_Aim of the task_
Your answer must consist of exactly the lines below, starting with the line with "Sie widersprechen dieser" and going on through the line with "Barrierefreiheit zu zeigen.", and nothing else.

_Record extracts_
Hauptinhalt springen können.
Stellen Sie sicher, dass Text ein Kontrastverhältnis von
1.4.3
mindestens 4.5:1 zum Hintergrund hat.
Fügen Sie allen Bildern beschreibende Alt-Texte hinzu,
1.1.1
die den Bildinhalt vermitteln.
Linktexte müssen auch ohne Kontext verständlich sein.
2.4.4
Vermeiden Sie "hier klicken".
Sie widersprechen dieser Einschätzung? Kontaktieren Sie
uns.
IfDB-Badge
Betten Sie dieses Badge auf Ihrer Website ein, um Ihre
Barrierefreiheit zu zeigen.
--
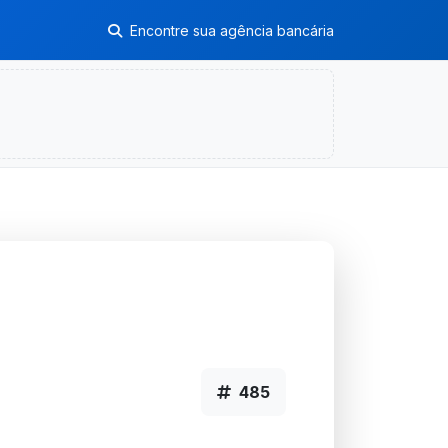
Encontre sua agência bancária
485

_Exercise answer_
Sie widersprechen dieser Einschätzung? Kontaktieren Sie
uns.
IfDB-Badge
Betten Sie dieses Badge auf Ihrer Website ein, um Ihre
Barrierefreiheit zu zeigen.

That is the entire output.